In considering how to deliver such a platform, I am reminded of an old saying I used to have, which is that you can't hang an anvil on a christmas tree. In essence, this means that you must build a foundation that is strong enough to handle the eventual anvils that the marketplace will insist you hang on your product. Now to be clear, your platform will never be strong enough to handle all of the things the market will ultimately demand of you. You will always be in a position of shoring up your core infrastructure to handle the unanticipated twists and turns of the marketplace. But the better your core infrastructure is, the better off you are.

By way of example, I consider Amazon vs eBay to be the prototypical case study. Amazon understands that the key to their company is having a platform that they can hang anything on, and that is exactly what they have built with Amazon Web Services and other internal, highly leveraged technologies like Dynamo. Their platform will be key in ways that they can predicted and in ways that they can't.

As far as I can tell, eBay has no such flexible technology platform, and so when the market complains about their product, they are flat footed. They can't quickly respond to the product demands of their customers. Of course I am not familiar with eBay's internal development, but the fact that they are so slow to respond to the demands of the market suggests strongly that they do not have a flexible system that allows them to iterate and make rapid adjustments based on feedback -- otherwise they would have done it. To me this will bad for eBay's long-term health as it attempts to compete with Amazon.

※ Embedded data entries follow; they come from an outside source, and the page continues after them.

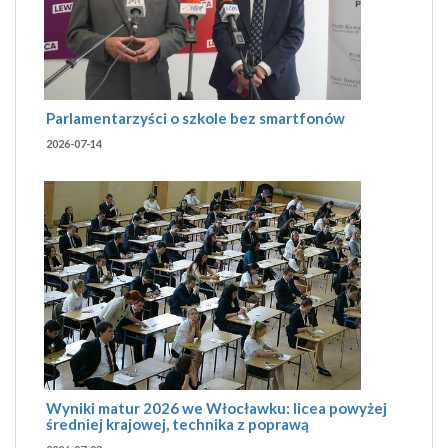
Parlamentarzyści o szkole bez smartfonów
2026-07-14
Wyniki matur 2026 we Włocławku: licea powyżej
średniej krajowej, technika z poprawą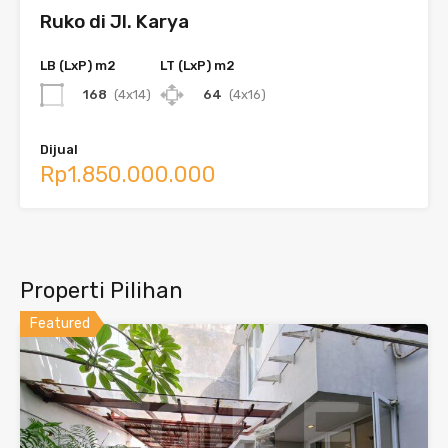
Ruko di Jl. Karya
LB (LxP) m2
LT (LxP) m2
168
(4x14)
64
(4x16)
Dijual
Rp1.850.000.000
Properti Pilihan
Featured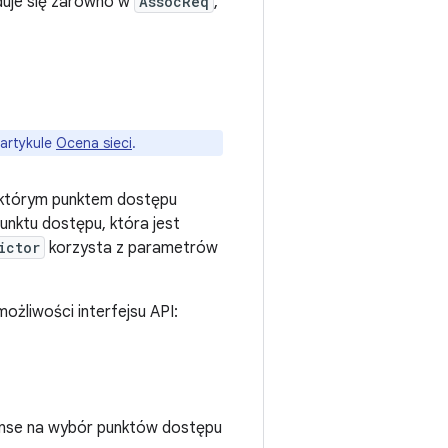
duje się zarówno w
AssocReq
,
 artykule
Ocena sieci
.
 z którym punktem dostępu
nktu dostępu, która jest
ictor
korzysta z parametrów
ożliwości interfejsu API:
anse na wybór punktów dostępu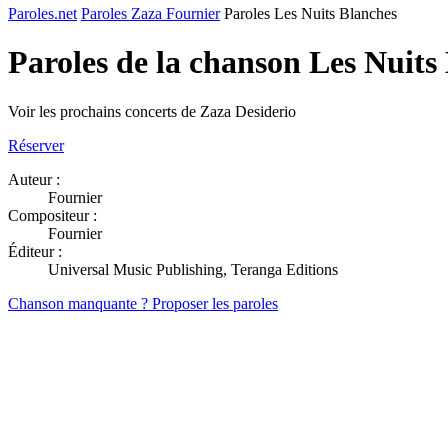
Paroles.net
Paroles Zaza Fournier
Paroles Les Nuits Blanches
Paroles de la chanson Les Nuits
Voir les prochains concerts de Zaza Desiderio
Réserver
Auteur :
Fournier
Compositeur :
Fournier
Éditeur :
Universal Music Publishing, Teranga Editions
Chanson manquante ? Proposer les paroles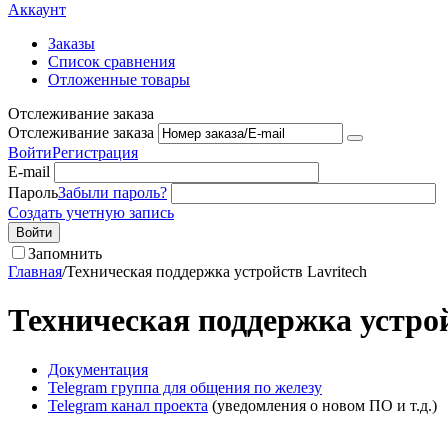
Аккаунт
Заказы
Список сравнения
Отложенные товары
Отслеживание заказа
Отслеживание заказа
Войти
Регистрация
E-mail
Пароль
Забыли пароль?
Создать учетную запись
Войти
Запомнить
Главная
/
Техническая поддержка устройств Lavritech
Техническая поддержка устрой
Документация
Telegram группа для общения по железу
Telegram канал проекта
(уведомления о новом ПО и т.д.)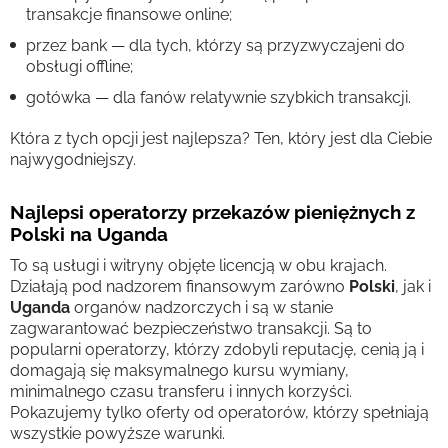
transakcje finansowe online;
przez bank — dla tych, którzy są przyzwyczajeni do
obsługi offline;
gotówka — dla fanów relatywnie szybkich transakcji.
Która z tych opcji jest najlepsza? Ten, który jest dla Ciebie
najwygodniejszy.
Najlepsi operatorzy przekazów pieniężnych z
Polski na Uganda
To są usługi i witryny objęte licencją w obu krajach.
Działają pod nadzorem finansowym zarówno
Polski
, jak i
Uganda
organów nadzorczych i są w stanie
zagwarantować bezpieczeństwo transakcji. Są to
popularni operatorzy, którzy zdobyli reputację, cenią ją i
domagają się maksymalnego kursu wymiany,
minimalnego czasu transferu i innych korzyści.
Pokazujemy tylko oferty od operatorów, którzy spełniają
wszystkie powyższe warunki.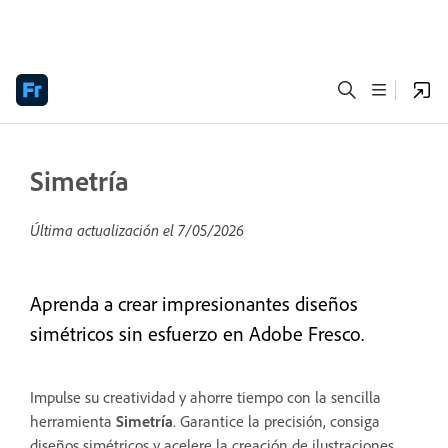
Simetría
Última actualización el
7/05/2026
Aprenda a crear impresionantes diseños
simétricos sin esfuerzo en Adobe Fresco.
Impulse su creatividad y ahorre tiempo con la sencilla
herramienta
Simetría
. Garantice la precisión, consiga
diseños simétricos y acelere la creación de ilustraciones.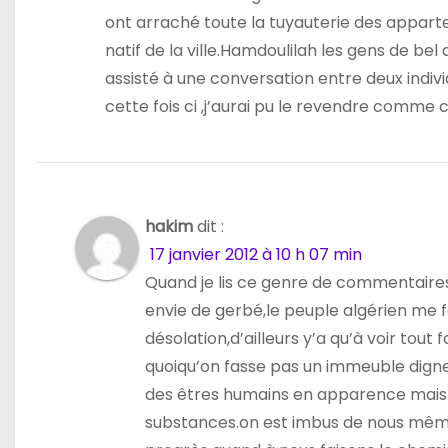
ont arraché toute la tuyauterie des appartem
natif de la ville.Hamdoulilah les gens de bel
assisté à une conversation entre deux individ
cette fois ci ,j’aurai pu le revendre comme ce
hakim
dit :
17 janvier 2012 à 10 h 07 min
Quand je lis ce genre de commentaire
envie de gerbé,le peuple algérien me fa
désolation,d’ailleurs y’a qu’à voir tout
quoiqu’on fasse pas un immeuble digne
des êtres humains en apparence mais
substances.on est imbus de nous même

So how might one apply this insight to one's own business?

When you are thinking about building a product or service, at some point you should consider how to build your internal process in such a way that it answers a broader question than the specific immediate product mission you are trying to tackle. I believe the best way to handle this is two internal development teams. This should break roughly down to the platform team and the product team.

Ultimately, in a platform/product split, the platform team's customer is the product team. But the platform team works on the foundation, based on the broad directives of corporate leadership. The platform developers are focused on performance, and some broader mission that should be set by company leadership. The needs of the product team obviously must drive the work of the platform team, but by decoupling these layers of development, you actually increase the ability of the company to respond rapidly because, when done properly, the platform team is building things that will satisfy current and future needs of the product team, but in more leverageable ways than the urgent product team would have done it.

This strategy is a bit like Seven Habits of Highly Effective People applied to an organization. In Seven Habits, Steve Covey talks about four quadrants in a two by two grid with urgent and not-urgent on one axis and important and not important on the other axis. Without the separation of platform vs product, you are always working on urgent and important. The platform/product split allows for a focus on what is important but not urgent, which is the quadrant you are likely to gain most business value from.

In any case there is no magic in this. A misguided platform effort still leaves a company unable to respond to the demands of the marketplace. But properly determining how to split the tasks of platform vs product and therefore urgent vs important can be incredibly valuable towards building an organization that can iterate rapidly. Rapid iteration is ultimately critical to being perceived by customers as responsive and by the marketplace as superior, and a strong platform can be key in achieving that iterative velocity.